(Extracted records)
──────────────────────────────
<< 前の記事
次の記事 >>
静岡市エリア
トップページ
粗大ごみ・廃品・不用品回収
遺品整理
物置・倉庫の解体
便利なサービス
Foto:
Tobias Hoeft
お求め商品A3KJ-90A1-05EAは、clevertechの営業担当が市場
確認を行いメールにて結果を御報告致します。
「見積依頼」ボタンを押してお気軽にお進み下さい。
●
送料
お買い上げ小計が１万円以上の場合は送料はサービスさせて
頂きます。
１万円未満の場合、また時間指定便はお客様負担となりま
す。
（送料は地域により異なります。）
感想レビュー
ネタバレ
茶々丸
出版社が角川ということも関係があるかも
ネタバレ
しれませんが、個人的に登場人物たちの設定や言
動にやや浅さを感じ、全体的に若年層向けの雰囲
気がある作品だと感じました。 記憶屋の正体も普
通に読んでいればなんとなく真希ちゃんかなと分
──────────────────────────────
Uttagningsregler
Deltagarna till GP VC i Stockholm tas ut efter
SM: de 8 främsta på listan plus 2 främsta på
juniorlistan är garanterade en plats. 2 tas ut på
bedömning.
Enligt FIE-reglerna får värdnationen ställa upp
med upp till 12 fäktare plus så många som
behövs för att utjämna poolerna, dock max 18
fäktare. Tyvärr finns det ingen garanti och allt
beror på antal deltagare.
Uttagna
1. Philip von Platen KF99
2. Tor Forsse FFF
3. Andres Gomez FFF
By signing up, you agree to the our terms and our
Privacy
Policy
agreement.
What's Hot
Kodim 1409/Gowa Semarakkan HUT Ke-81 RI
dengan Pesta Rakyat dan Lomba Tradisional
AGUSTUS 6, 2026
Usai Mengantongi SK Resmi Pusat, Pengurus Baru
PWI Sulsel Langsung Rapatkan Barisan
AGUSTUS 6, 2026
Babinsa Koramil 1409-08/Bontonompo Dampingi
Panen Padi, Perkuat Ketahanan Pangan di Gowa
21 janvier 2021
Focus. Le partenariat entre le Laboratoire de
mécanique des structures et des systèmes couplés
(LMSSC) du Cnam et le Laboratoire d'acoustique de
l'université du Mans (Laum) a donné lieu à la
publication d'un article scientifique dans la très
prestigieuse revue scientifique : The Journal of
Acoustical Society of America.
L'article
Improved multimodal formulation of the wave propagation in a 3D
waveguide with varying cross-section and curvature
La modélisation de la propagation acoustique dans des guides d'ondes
──────────────────────────────
TASK BRIEF:
Going back to the entries above, set down exactly the lines that begin at the one with "Uttagningsregler" and end at the one with "fäktare. Tyvärr finns", both included, and nothing else.

SOLUTION TO THE PROBLEM:
Uttagningsregler
Deltagarna till GP VC i Stockholm tas ut efter
SM: de 8 främsta på listan plus 2 främsta på
juniorlistan är garanterade en plats. 2 tas ut på
bedömning.
Enligt FIE-reglerna får värdnationen ställa upp
med upp till 12 fäktare plus så många som
behövs för att utjämna poolerna, dock max 18
fäktare. Tyvärr finns det ingen garanti och allt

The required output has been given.